> [Work task]:
Each entry is to be retyped without alteration, and no picture is to be included.
** Opening Exercise materials block **
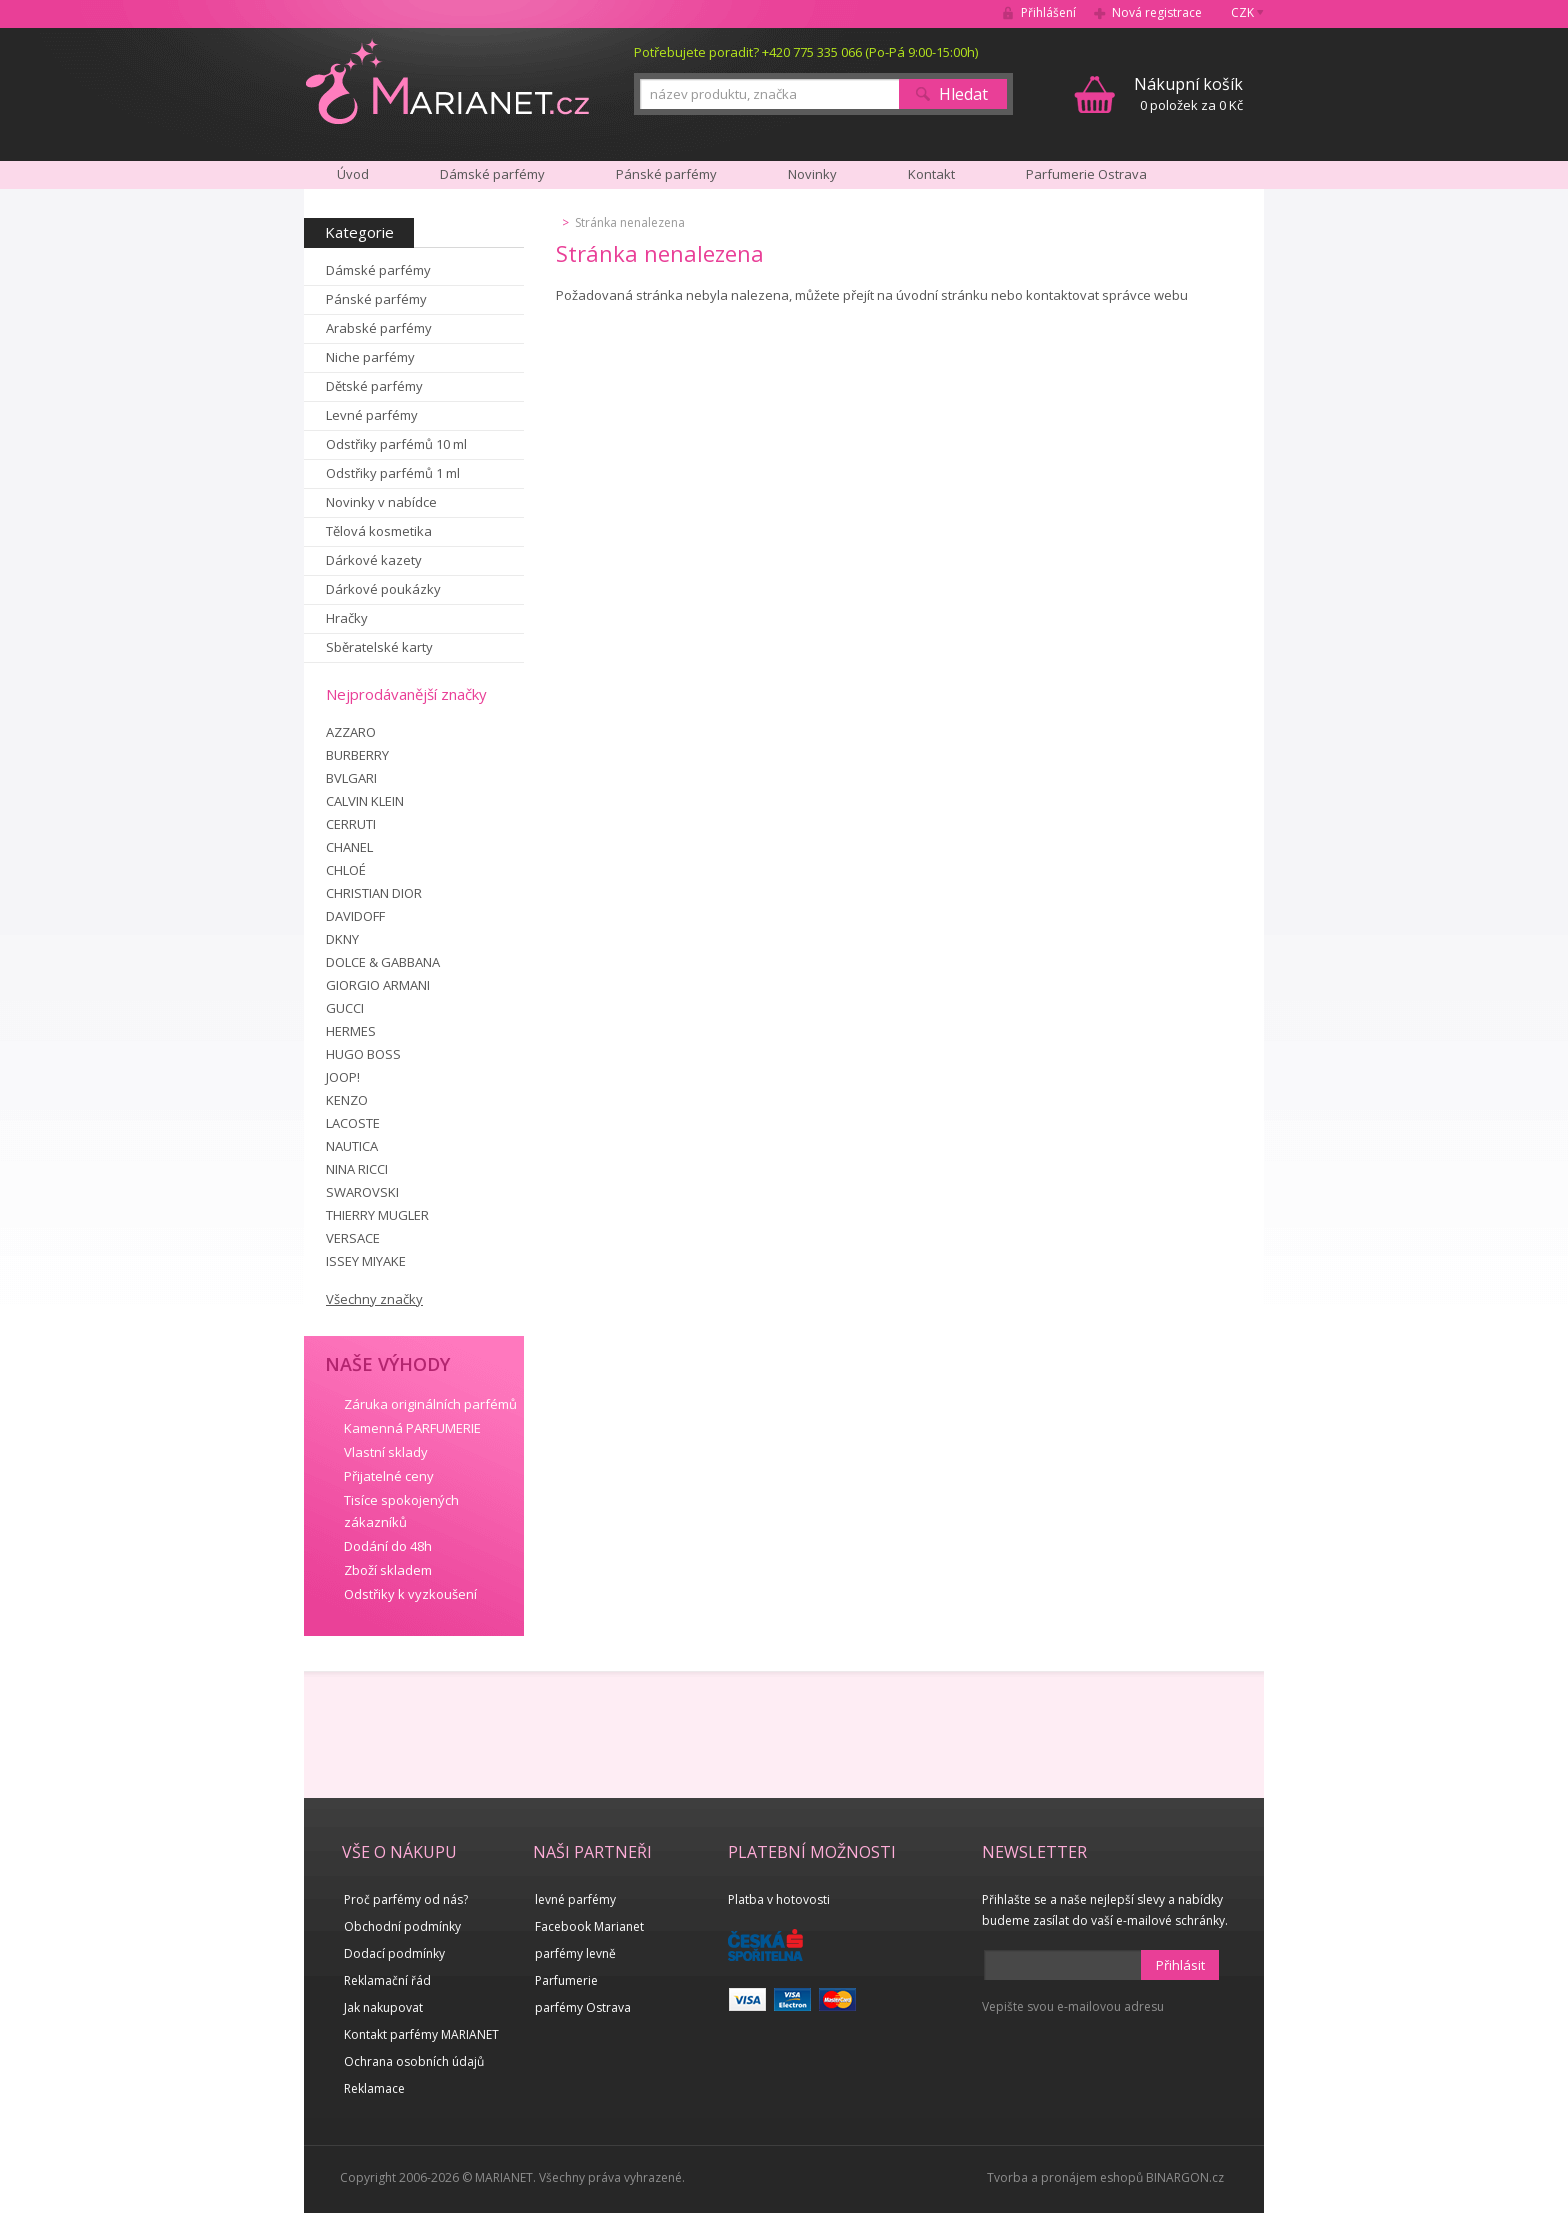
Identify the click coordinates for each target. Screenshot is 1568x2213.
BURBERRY (357, 755)
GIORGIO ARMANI (378, 985)
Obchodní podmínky (402, 1926)
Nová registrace (1157, 12)
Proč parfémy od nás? (406, 1899)
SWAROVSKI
** Closing Exercise materials block **
> [Answer area]:
Identify the click coordinates for each target. Screenshot is 1568x2213.
BURBERRY (357, 755)
GIORGIO ARMANI (378, 985)
Obchodní podmínky (402, 1926)
Nová registrace (1157, 12)
Proč parfémy od nás? (406, 1899)
SWAROVSKI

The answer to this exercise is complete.